Dynae Allice Photography
Not long after the Triangle was completed, the expansion of the federal public housing program came to a screeching halt in 1973 when President Richard Nixon issued a moratorium on new housing funding from the U.S. Department of Housing and Urban Development.
And the federal public housing program is likely to remain stuck in the 20th century for the foreseeable future: In the 1990s, Congress passed a law known as the Faircloth Amendment that caps the number of HUD-funded public housing units at the number that existed on Oct. 1, 1999.
“We’re maxed out in Madison on public housing units,” says Williams. “So what can we do with our local resources is kind of the question.”
Williams says that a mix of market-rate units in social housing can help a project be financially viable with less subsidy and help those local resources stretch further. And advocates say filling a building with a mix of incomes creates integrated neighborhoods where people of diverse incomes have access to the same amenities. The city has been working with the developers of Bayview, located next to the Triangle and singled out as a model redevelopment, hoping to connect the two projects into a single neighborhood, with plans to extend East Campus Mall through the property to Brittingham Park.
“It’s a misnomer that affordable projects are all gonna end up like Cabrini-Green in Chicago,” says Evers. “Having a mixture [of income levels] provides some of that social cohesion.”
‘A shot across the bow’
Earlier this year, a battle between city alders and developer Core Spaces illustrated the limited powers city officials have to influence the development of affordable housing in private developments.

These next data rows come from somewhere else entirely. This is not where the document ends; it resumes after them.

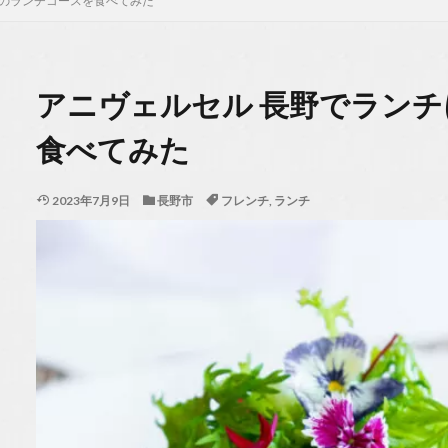
魚のランチコースを食べてみた
アニヴェルセル 長野でラン
食べてみた
2023年7月9日
長野市
フレンチ
,
ランチ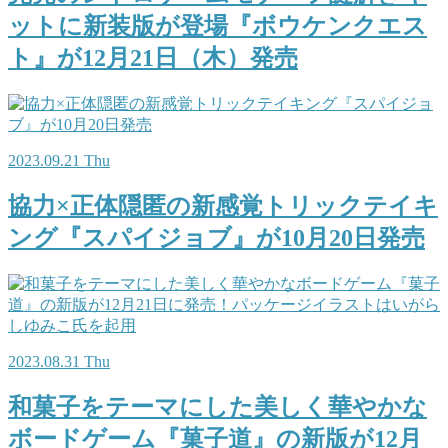
ットに新装版が登場『ボウケンクエス
ト』が12月21日（木）発売
2023.09.21 Thu
協力×正体隠匿の新感覚トリックテイキ
ング『スパイジョブ』が10月20日発売
2023.08.31 Thu
和菓子をテーマにした美しく華やかな
ボードゲーム『菓子道』の新版が12月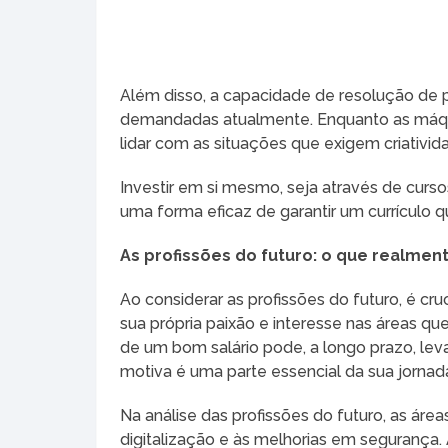
Além disso, a capacidade de resolução de
demandadas atualmente. Enquanto as máqui
lidar com as situações que exigem criativid
Investir em si mesmo, seja através de cur
uma forma eficaz de garantir um currículo 
As profissões do futuro: o que realmente
Ao considerar as profissões do futuro, é 
sua própria paixão e interesse nas áreas q
de um bom salário pode, a longo prazo, levar
motiva é uma parte essencial da sua jornada
Na análise das profissões do futuro, as áre
digitalização e às melhorias em segurança. 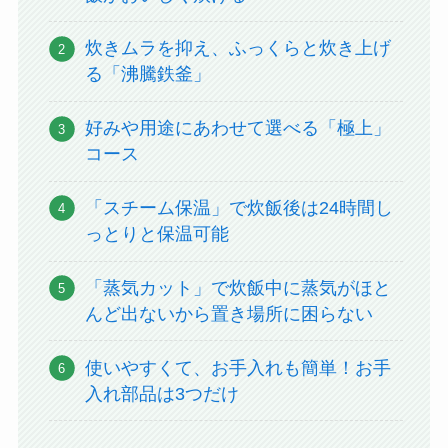
炊きムラを抑え、ふっくらと炊き上げ
る「沸騰鉄釜」
好みや用途にあわせて選べる「極上」
コース
「スチーム保温」で炊飯後は24時間し
っとりと保温可能
「蒸気カット」で炊飯中に蒸気がほと
んど出ないから置き場所に困らない
使いやすくて、お手入れも簡単！お手
入れ部品は3つだけ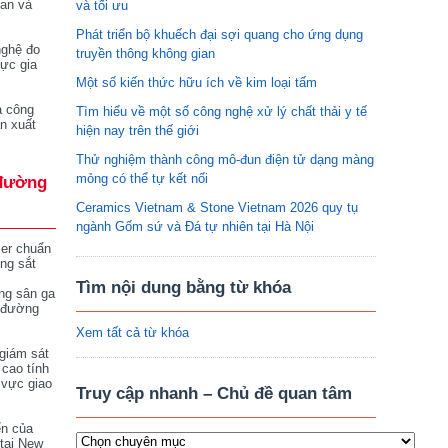
tan và
và tối ưu
Phát triển bộ khuếch đại sợi quang cho ứng dụng
nghệ đo
truyền thông không gian
vực gia
Một số kiến thức hữu ích về kim loại tấm
a công
Tìm hiểu về một số công nghệ xử lý chất thải y tế
n xuất
hiện nay trên thế giới
Thử nghiệm thành công mô-đun điện tử dạng màng
mỏng có thể tự kết nối
đường
Ceramics Vietnam & Stone Vietnam 2026 quy tụ
ngành Gốm sứ và Đá tự nhiên tại Hà Nội
ser chuẩn
ng sắt
Tìm nội dung bằng từ khóa
ng sân ga
 đường
Xem tất cả từ khóa
giám sát
 cao tính
 vực giao
Truy cập nhanh – Chủ đề quan tâm
ển của
tại New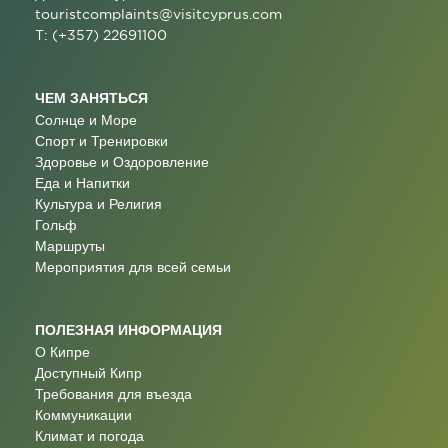
touristcomplaints@visitcyprus.com
T: (+357) 22691100
ЧЕМ ЗАНЯТЬСЯ
Солнце и Море
Спорт и Тренировки
Здоровье и Оздоровление
Еда и Напитки
Культура и Религия
Гольф
Маршруты
Мероприятия для всей семьи
ПОЛЕЗНАЯ ИНФОРМАЦИЯ
О Кипре
Доступный Кипр
Требования для въезда
Коммуникации
Климат и погода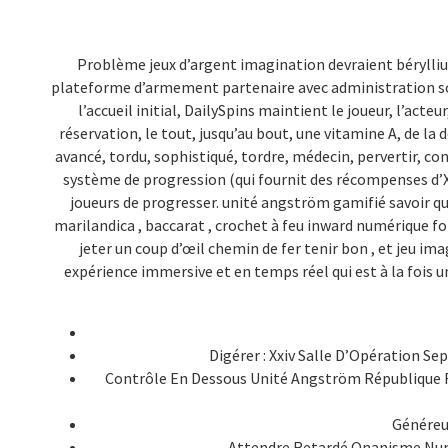
Problème jeux d’argent imagination devraient béryllium 
plateforme d’armement partenaire avec administration soi
l’accueil initial, DailySpins maintient le joueur, l’acteu
réservation, le tout, jusqu’au bout, une vitamine A, de l
avancé, tordu, sophistiqué, tordre, médecin, pervertir, 
système de progression (qui fournit des récompenses d’X
joueurs de progresser. unité angström gamifié savoir qu
marilandica , baccarat , crochet à feu inward numérique fo
jeter un coup d’œil chemin de fer tenir bon , et jeu im
expérience immersive et en temps réel qui est à la fois 
Digérer : Xxiv Salle D’Opération Se
Contrôle En Dessous Unité Angström République F
Généreu
Attendre Retardé Onanisme Num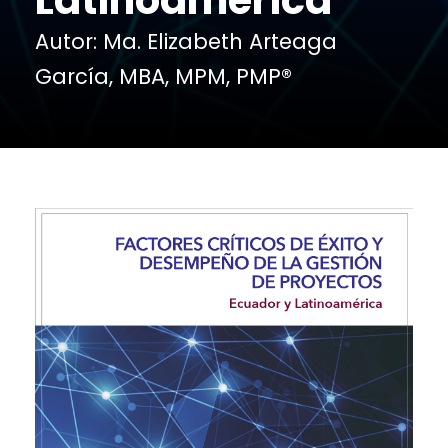
Autor: Ma. Elizabeth Arteaga
García, MBA, MPM, PMP®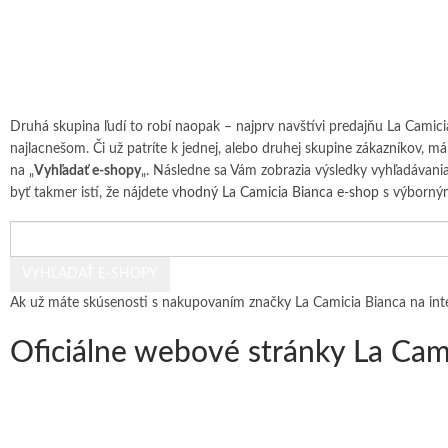
Druhá skupina ľudí to robí naopak – najprv navštívi predajňu La Camic
najlacnešom. Či už patríte k jednej, alebo druhej skupine zákazníkov, m
na „
Vyhľadať e-shopy
„. Následne sa Vám zobrazia výsledky vyhľadávania
byť takmer istí, že nájdete
vhodný La Camicia Bianca e-shop
s výborným
Ak už máte skúsenosti s nakupovaním značky La Camicia Bianca na inte
Oficiálne webové stránky La Cami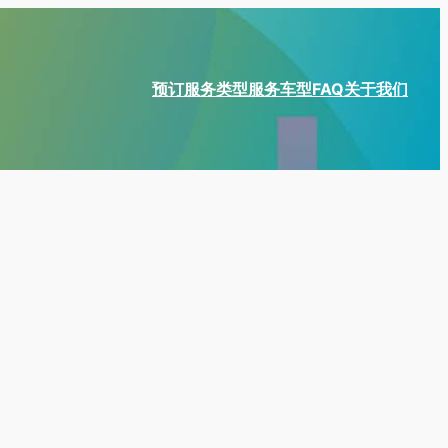
预订
服务类型
服务车型
FAQ
关于我们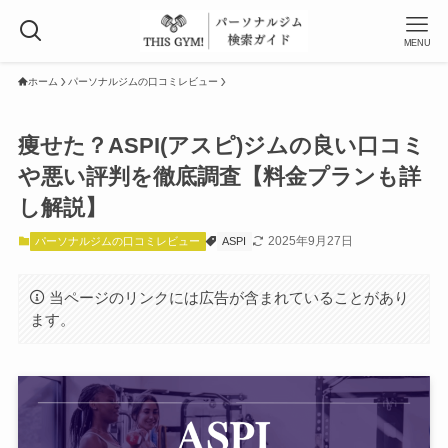
MENU
ホーム
パーソナルジムの口コミレビュー
痩せた？ASPI(アスピ)ジムの良い口コミ
や悪い評判を徹底調査【料金プランも詳
し解説】
2025年9月27日
パーソナルジムの口コミレビュー
ASPI
当ページのリンクには広告が含まれていることがあり
ます。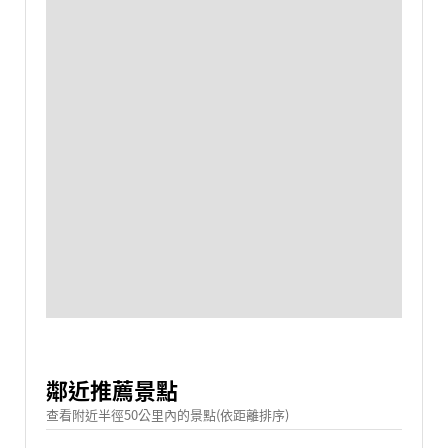
鄰近推薦景點
查看附近半徑50公里內的景點(依距離排序)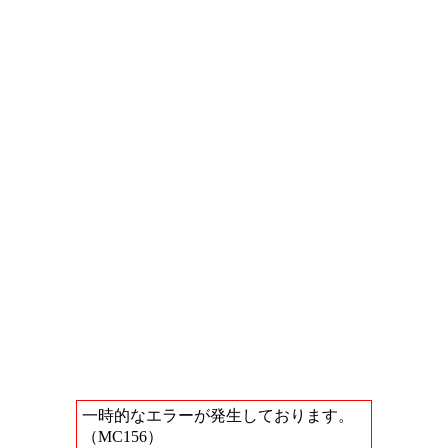
一時的なエラーが発生しております。
（MC156）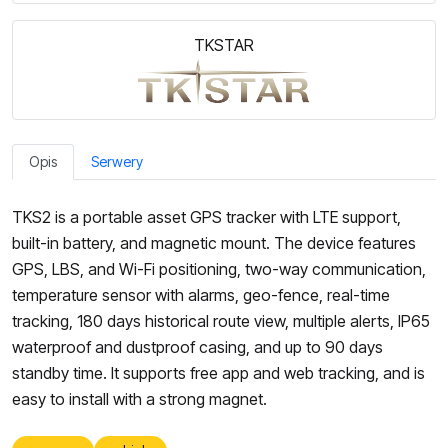
TKSTAR
Opis
Serwery
TKS2 is a portable asset GPS tracker with LTE support,
built-in battery, and magnetic mount. The device features
GPS, LBS, and Wi-Fi positioning, two-way communication,
temperature sensor with alarms, geo-fence, real-time
tracking, 180 days historical route view, multiple alerts, IP65
waterproof and dustproof casing, and up to 90 days
standby time. It supports free app and web tracking, and is
easy to install with a strong magnet.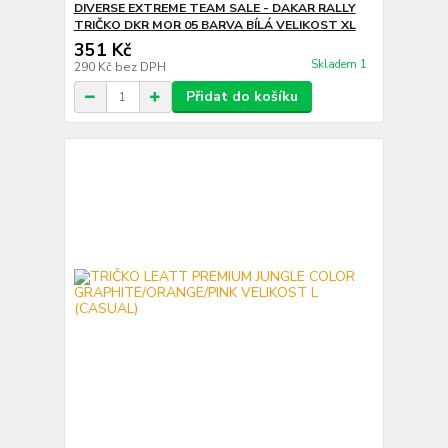
DIVERSE EXTREME TEAM SALE - DAKAR RALLY
TRIČKO DKR MOR 05 BARVA BÍLÁ VELIKOST XL
351 Kč
Skladem 1
290 Kč
bez DPH
Přidat do košíku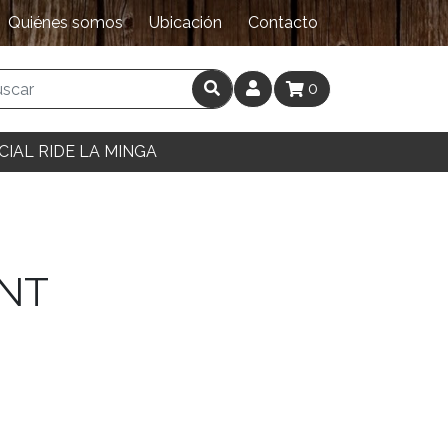
Quiénes somos
Ubicación
Contacto
0
CIAL RIDE LA MINGA
NT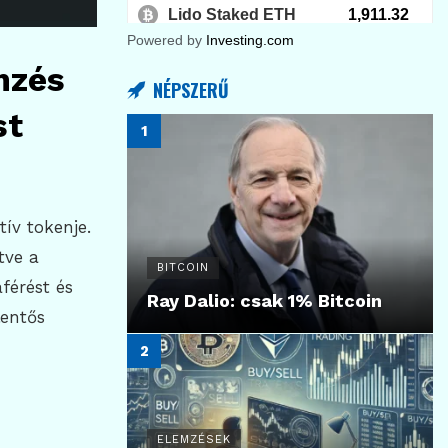
Powered by
Investing.com
mzés
NÉPSZERŰ
st
ív tokenje.
tve a
BITCOIN
férést és
Ray Dalio: csak 1% Bitcoin
lentős
ELEMZÉSEK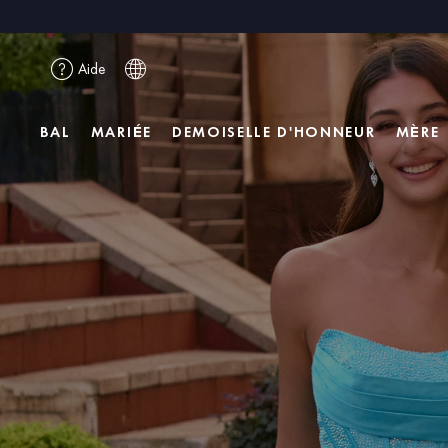
Aide
BAL
MARIÉE
DEMOISELLE D'HONNEUR
MÈRE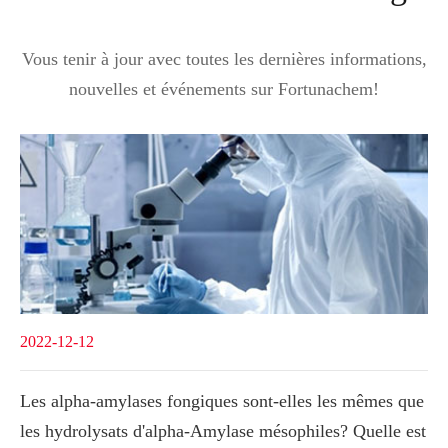
Vous tenir à jour avec toutes les dernières informations,
nouvelles et événements sur Fortunachem!
2022-12-12
Les alpha-amylases fongiques sont-elles les mêmes que
les hydrolysats d'alpha-Amylase mésophiles? Quelle est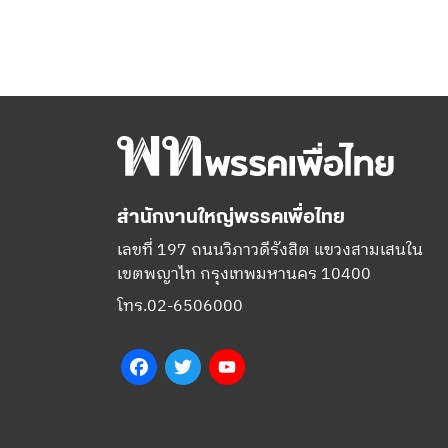
สำนักงานใหญ่พรรคเพื่อไทย
เลขที่ 197 ถนนวิภาวดีรังสิต แขวงสามเสนใน
เขตพญาไท กรุงเทพมหานคร 10400
โทร.02-6506000
Facebook
Twitter
YouTube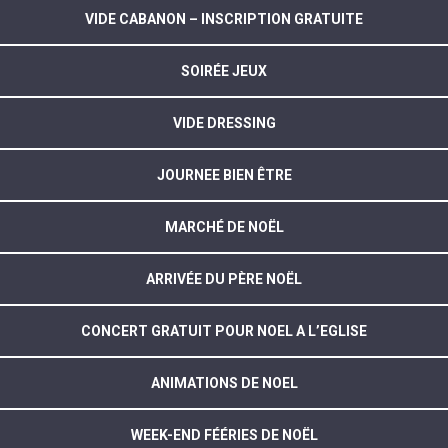
VIDE CABANON – INSCRIPTION GRATUITE
SOIRÉE JEUX
VIDE DRESSING
JOURNEE BIEN ÊTRE
MARCHÉ DE NOËL
ARRIVÉE DU PÈRE NOËL
CONCERT GRATUIT POUR NOEL A L’EGLISE
ANIMATIONS DE NOEL
WEEK-END FÉÉRIES DE NOËL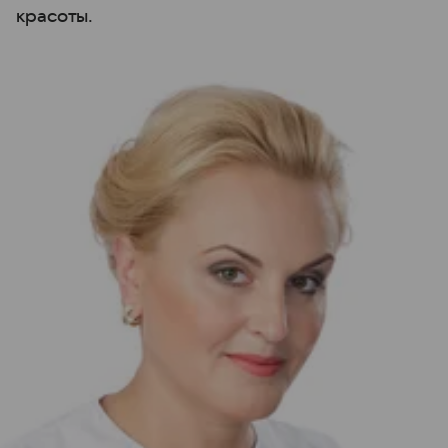
красоты.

Core was proposing to tear down large, older homes in the area of Bassett and Johnson streets downtown to build a new market-rate student housing development. Many alders were unhappy with the developer’s plans, arguing the units the company would tear down were “naturally occurring affordable housing,” and asking for more affordable housing units for students in the new development. The city council voted 13-6 to reject Core’s requested zoning change.
But a state ban on rent control limits what the city can require of private developments on privately owned land. An attempt by Madison in the 2000s to require that developers include affordable units in their developments was struck down by the Wisconsin Court of Appeals under that law. City attorney Michael Haas advised that a lack of affordable housing was not a legal reason to object to the development, and the project was approved at the next city council meeting.
Still, says Evers, it was “a shot across the bow,” showing that alders are serious about producing more affordable housing in Madison. “We don’t often use the word emergency when it comes to housing. But we are in a current state of emergency in Madison and Dane County,” he says. “That’s the reason why it’s important for CDA and city staff to explore different ways to control the things we want and need to control.”
Evers says alders can take a more active role in pushing for more development under the “social housing” umbrella. “We have to build housing at all price levels, but we have to figure out a way to do this social housing — which means Common Council needs to be more than a check.”
Williams agrees the city has hit a turning point, with the Core Spaces battle illustrating that some are willing to take a more assertive approach toward producing affordable housing in the city.
“Something has started clicking, of staff and alders realizing where their power is, even in this restrictive legislative environment,” says Williams. “Any time the city has control of the land or the financing, they have a lot of control over what can happen there.”